Data entries
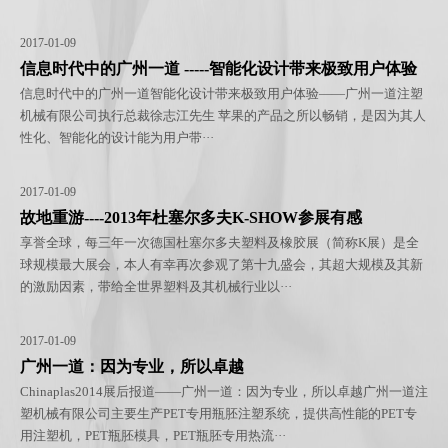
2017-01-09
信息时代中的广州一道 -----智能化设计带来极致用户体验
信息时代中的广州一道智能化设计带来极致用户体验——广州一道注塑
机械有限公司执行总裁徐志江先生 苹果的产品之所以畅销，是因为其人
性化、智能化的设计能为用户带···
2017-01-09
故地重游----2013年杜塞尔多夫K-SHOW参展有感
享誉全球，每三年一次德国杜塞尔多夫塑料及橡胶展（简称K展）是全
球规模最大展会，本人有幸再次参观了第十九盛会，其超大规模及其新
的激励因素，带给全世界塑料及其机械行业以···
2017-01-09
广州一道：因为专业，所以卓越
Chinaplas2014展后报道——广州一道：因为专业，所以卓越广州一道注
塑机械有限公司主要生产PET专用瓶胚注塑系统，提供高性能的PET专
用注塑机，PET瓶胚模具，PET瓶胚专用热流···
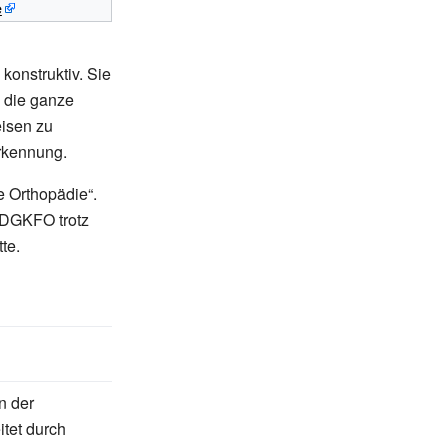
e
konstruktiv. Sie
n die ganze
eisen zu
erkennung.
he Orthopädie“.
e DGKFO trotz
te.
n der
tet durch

▶ WHAT THE TASK REQUIRES: When you print the entries, keep every line exactly as it is and drop the pictures.

▶ RESPONSE AREA:
2017-01-09
信息时代中的广州一道 -----智能化设计带来极致用户体验
信息时代中的广州一道智能化设计带来极致用户体验——广州一道注塑
机械有限公司执行总裁徐志江先生 苹果的产品之所以畅销，是因为其人
性化、智能化的设计能为用户带···
2017-01-09
故地重游----2013年杜塞尔多夫K-SHOW参展有感
享誉全球，每三年一次德国杜塞尔多夫塑料及橡胶展（简称K展）是全
球规模最大展会，本人有幸再次参观了第十九盛会，其超大规模及其新
的激励因素，带给全世界塑料及其机械行业以···
2017-01-09
广州一道：因为专业，所以卓越
Chinaplas2014展后报道——广州一道：因为专业，所以卓越广州一道注
塑机械有限公司主要生产PET专用瓶胚注塑系统，提供高性能的PET专
用注塑机，PET瓶胚模具，PET瓶胚专用热流···
e
konstruktiv. Sie
n die ganze
eisen zu
erkennung.
he Orthopädie“.
e DGKFO trotz
te.
n der
tet durch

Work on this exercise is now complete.